Your objective.
Your task is to print each record exactly as it reads.
------ Material to process ------
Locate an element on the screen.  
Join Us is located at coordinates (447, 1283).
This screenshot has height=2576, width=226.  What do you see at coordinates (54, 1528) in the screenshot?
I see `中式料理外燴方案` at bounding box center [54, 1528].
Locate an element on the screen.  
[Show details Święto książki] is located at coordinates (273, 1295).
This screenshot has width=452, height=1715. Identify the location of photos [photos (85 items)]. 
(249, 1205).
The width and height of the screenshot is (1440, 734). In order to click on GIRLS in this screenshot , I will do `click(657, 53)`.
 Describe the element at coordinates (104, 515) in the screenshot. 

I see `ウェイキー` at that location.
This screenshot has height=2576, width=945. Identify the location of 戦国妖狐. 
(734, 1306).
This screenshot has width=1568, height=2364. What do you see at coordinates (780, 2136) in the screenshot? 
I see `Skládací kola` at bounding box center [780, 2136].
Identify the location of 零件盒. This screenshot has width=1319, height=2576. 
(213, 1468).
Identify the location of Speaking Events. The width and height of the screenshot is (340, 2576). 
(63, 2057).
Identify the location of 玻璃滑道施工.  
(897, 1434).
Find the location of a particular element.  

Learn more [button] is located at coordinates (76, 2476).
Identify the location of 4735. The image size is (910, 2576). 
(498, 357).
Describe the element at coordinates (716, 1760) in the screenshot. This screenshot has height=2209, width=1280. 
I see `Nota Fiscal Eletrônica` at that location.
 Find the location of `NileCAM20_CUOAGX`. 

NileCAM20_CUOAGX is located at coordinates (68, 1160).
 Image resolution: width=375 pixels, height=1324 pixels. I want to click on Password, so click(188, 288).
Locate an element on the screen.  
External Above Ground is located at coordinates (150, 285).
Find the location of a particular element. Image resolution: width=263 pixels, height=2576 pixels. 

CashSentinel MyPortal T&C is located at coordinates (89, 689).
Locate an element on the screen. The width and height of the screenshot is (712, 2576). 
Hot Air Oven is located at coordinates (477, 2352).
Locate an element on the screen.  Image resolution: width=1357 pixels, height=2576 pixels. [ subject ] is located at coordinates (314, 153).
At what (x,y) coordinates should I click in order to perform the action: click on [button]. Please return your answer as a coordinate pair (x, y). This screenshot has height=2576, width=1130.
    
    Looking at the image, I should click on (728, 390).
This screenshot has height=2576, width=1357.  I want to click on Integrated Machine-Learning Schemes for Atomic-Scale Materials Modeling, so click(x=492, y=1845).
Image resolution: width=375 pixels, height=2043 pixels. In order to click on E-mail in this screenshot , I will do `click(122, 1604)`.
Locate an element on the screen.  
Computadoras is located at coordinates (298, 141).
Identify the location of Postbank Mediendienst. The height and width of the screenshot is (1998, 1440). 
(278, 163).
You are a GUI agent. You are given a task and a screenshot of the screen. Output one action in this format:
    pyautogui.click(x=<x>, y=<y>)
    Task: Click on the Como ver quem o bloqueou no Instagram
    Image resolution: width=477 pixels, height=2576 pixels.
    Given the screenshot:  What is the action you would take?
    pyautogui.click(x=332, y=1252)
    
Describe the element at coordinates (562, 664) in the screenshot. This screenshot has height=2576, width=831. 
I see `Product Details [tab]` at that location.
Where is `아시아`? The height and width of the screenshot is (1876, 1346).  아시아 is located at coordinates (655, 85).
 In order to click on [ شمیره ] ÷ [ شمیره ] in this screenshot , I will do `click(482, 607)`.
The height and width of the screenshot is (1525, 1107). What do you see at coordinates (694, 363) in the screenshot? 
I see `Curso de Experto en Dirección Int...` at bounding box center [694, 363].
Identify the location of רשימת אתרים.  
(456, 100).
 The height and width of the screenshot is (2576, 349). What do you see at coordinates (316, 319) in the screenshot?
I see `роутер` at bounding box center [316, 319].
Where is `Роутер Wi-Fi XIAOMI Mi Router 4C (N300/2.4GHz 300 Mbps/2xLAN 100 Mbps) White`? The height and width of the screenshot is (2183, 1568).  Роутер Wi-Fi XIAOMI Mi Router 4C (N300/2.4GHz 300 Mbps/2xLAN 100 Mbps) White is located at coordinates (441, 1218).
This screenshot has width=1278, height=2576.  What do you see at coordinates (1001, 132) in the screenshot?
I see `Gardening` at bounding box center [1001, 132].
------
Response.
Locate an element on the screen.  
Join Us is located at coordinates (447, 1283).
This screenshot has height=2576, width=226.  What do you see at coordinates (54, 1528) in the screenshot?
I see `中式料理外燴方案` at bounding box center [54, 1528].
Locate an element on the screen.  
[Show details Święto książki] is located at coordinates (273, 1295).
This screenshot has width=452, height=1715. Identify the location of photos [photos (85 items)]. 
(249, 1205).
The width and height of the screenshot is (1440, 734). In order to click on GIRLS in this screenshot , I will do `click(657, 53)`.
 Describe the element at coordinates (104, 515) in the screenshot. 

I see `ウェイキー` at that location.
This screenshot has height=2576, width=945. Identify the location of 戦国妖狐. 
(734, 1306).
This screenshot has width=1568, height=2364. What do you see at coordinates (780, 2136) in the screenshot? 
I see `Skládací kola` at bounding box center [780, 2136].
Identify the location of 零件盒. This screenshot has width=1319, height=2576. 
(213, 1468).
Identify the location of Speaking Events. The width and height of the screenshot is (340, 2576). 
(63, 2057).
Identify the location of 玻璃滑道施工.  
(897, 1434).
Find the location of a particular element.  

Learn more [button] is located at coordinates (76, 2476).
Identify the location of 4735. The image size is (910, 2576). 
(498, 357).
Describe the element at coordinates (716, 1760) in the screenshot. This screenshot has height=2209, width=1280. 
I see `Nota Fiscal Eletrônica` at that location.
 Find the location of `NileCAM20_CUOAGX`. 

NileCAM20_CUOAGX is located at coordinates (68, 1160).
 Image resolution: width=375 pixels, height=1324 pixels. I want to click on Password, so click(188, 288).
Locate an element on the screen.  
External Above Ground is located at coordinates (150, 285).
Find the location of a particular element. Image resolution: width=263 pixels, height=2576 pixels. 

CashSentinel MyPortal T&C is located at coordinates (89, 689).
Locate an element on the screen. The width and height of the screenshot is (712, 2576). 
Hot Air Oven is located at coordinates (477, 2352).
Locate an element on the screen.  Image resolution: width=1357 pixels, height=2576 pixels. [ subject ] is located at coordinates (314, 153).
At what (x,y) coordinates should I click in order to perform the action: click on [button]. Please return your answer as a coordinate pair (x, y). This screenshot has height=2576, width=1130.
    
    Looking at the image, I should click on (728, 390).
This screenshot has height=2576, width=1357.  I want to click on Integrated Machine-Learning Schemes for Atomic-Scale Materials Modeling, so click(x=492, y=1845).
Image resolution: width=375 pixels, height=2043 pixels. In order to click on E-mail in this screenshot , I will do `click(122, 1604)`.
Locate an element on the screen.  
Computadoras is located at coordinates (298, 141).
Identify the location of Postbank Mediendienst. The height and width of the screenshot is (1998, 1440). 
(278, 163).
You are a GUI agent. You are given a task and a screenshot of the screen. Output one action in this format:
    pyautogui.click(x=<x>, y=<y>)
    Task: Click on the Como ver quem o bloqueou no Instagram
    Image resolution: width=477 pixels, height=2576 pixels.
    Given the screenshot:  What is the action you would take?
    pyautogui.click(x=332, y=1252)
    
Describe the element at coordinates (562, 664) in the screenshot. This screenshot has height=2576, width=831. 
I see `Product Details [tab]` at that location.
Where is `아시아`? The height and width of the screenshot is (1876, 1346).  아시아 is located at coordinates (655, 85).
 In order to click on [ شمیره ] ÷ [ شمیره ] in this screenshot , I will do `click(482, 607)`.
The height and width of the screenshot is (1525, 1107). What do you see at coordinates (694, 363) in the screenshot? 
I see `Curso de Experto en Dirección Int...` at bounding box center [694, 363].
Identify the location of רשימת אתרים.  
(456, 100).
 The height and width of the screenshot is (2576, 349). What do you see at coordinates (316, 319) in the screenshot?
I see `роутер` at bounding box center [316, 319].
Where is `Роутер Wi-Fi XIAOMI Mi Router 4C (N300/2.4GHz 300 Mbps/2xLAN 100 Mbps) White`? The height and width of the screenshot is (2183, 1568).  Роутер Wi-Fi XIAOMI Mi Router 4C (N300/2.4GHz 300 Mbps/2xLAN 100 Mbps) White is located at coordinates (441, 1218).
This screenshot has width=1278, height=2576.  What do you see at coordinates (1001, 132) in the screenshot?
I see `Gardening` at bounding box center [1001, 132].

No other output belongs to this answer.